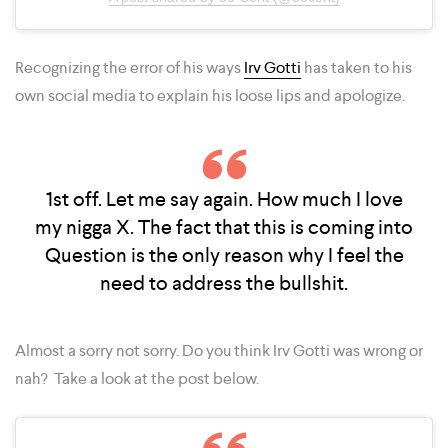
Recognizing the error of his ways
Irv Gotti
has taken to his
own social media to explain his loose lips and apologize.
1st off. Let me say again. How much I love
my nigga X. The fact that this is coming into
Question is the only reason why I feel the
need to address the bullshit.
Almost a sorry not sorry. Do you think Irv Gotti was wrong or
nah? Take a look at the post below.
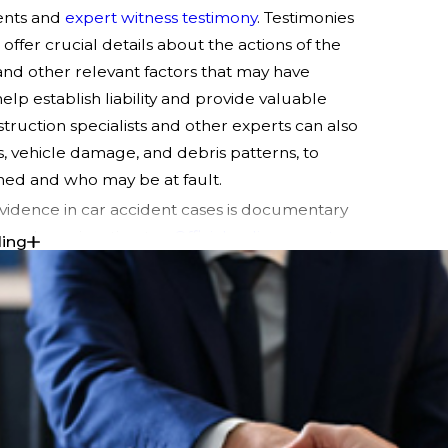
ents and
expert witness testimony
. Testimonies
ffer crucial details about the actions of the
 and other relevant factors that may have
lp establish liability and provide valuable
truction specialists and other experts can also
s, vehicle damage, and debris patterns, to
ned and who may be at fault.
vidence in car accident cases is documentary
, and repair estimates.
Official police reports
ding
scene. Comprehensive medical records
 in the accident are essential for establishing
es. These records can help quantify the
estimates from certified mechanics or auto
ing or replacing damaged vehicles.
 essential types of evidence strengthens your
ining fair compensation. Gathering evidence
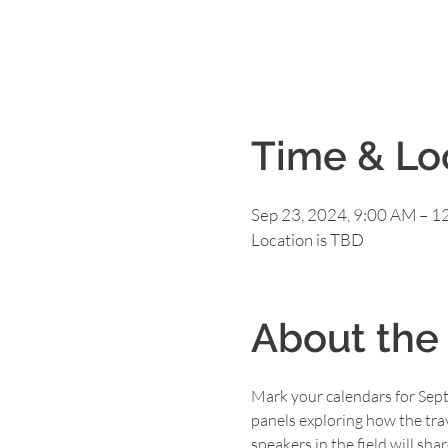
Time & Lo
Sep 23, 2024, 9:00 AM – 1
Location is TBD
About the
Mark your calendars for Sept
panels exploring how the tra
speakers in the field will sh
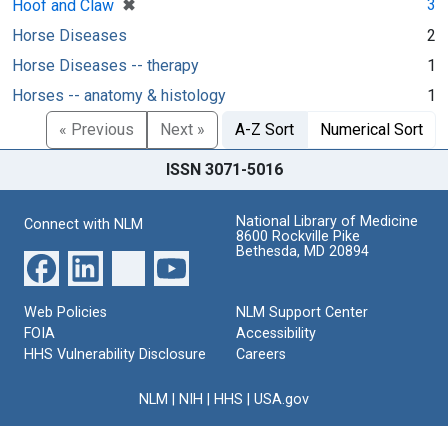
[remove]
✖
3
Hoof and Claw
Horse Diseases
2
Horse Diseases -- therapy
1
Horses -- anatomy & histology
1
« Previous
Next »
A-Z Sort
Numerical Sort
ISSN 3071-5016
National Library of Medicine
Connect with NLM
8600 Rockville Pike
Bethesda, MD 20894
Web Policies
NLM Support Center
FOIA
Accessibility
HHS Vulnerability Disclosure
Careers
NLM
|
NIH
|
HHS
|
USA.gov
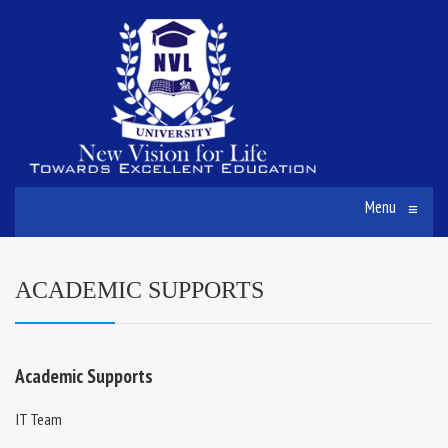
Menu
≡
ACADEMIC SUPPORTS
Academic Supports
IT Team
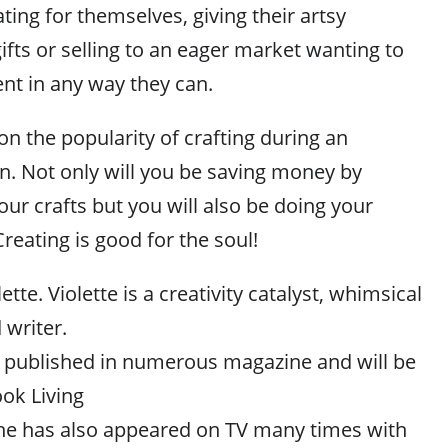
ting for themselves, giving their artsy
fts or selling to an eager market wanting to
nt in any way they can.
on the popularity of crafting during an
. Not only will you be saving money by
our crafts but you will also be doing your
eating is good for the soul!
tte. Violette is a creativity catalyst, whimsical
 writer.
 published in numerous magazine and will be
ok Living
 She has also appeared on TV many times with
============================================================
Problem to solve: Reproduce each line from the records that contains the word "will".

Your solution:
speakers in the field will sh
. Not only will you be saving money by
our crafts but you will also be doing your
 published in numerous magazine and will be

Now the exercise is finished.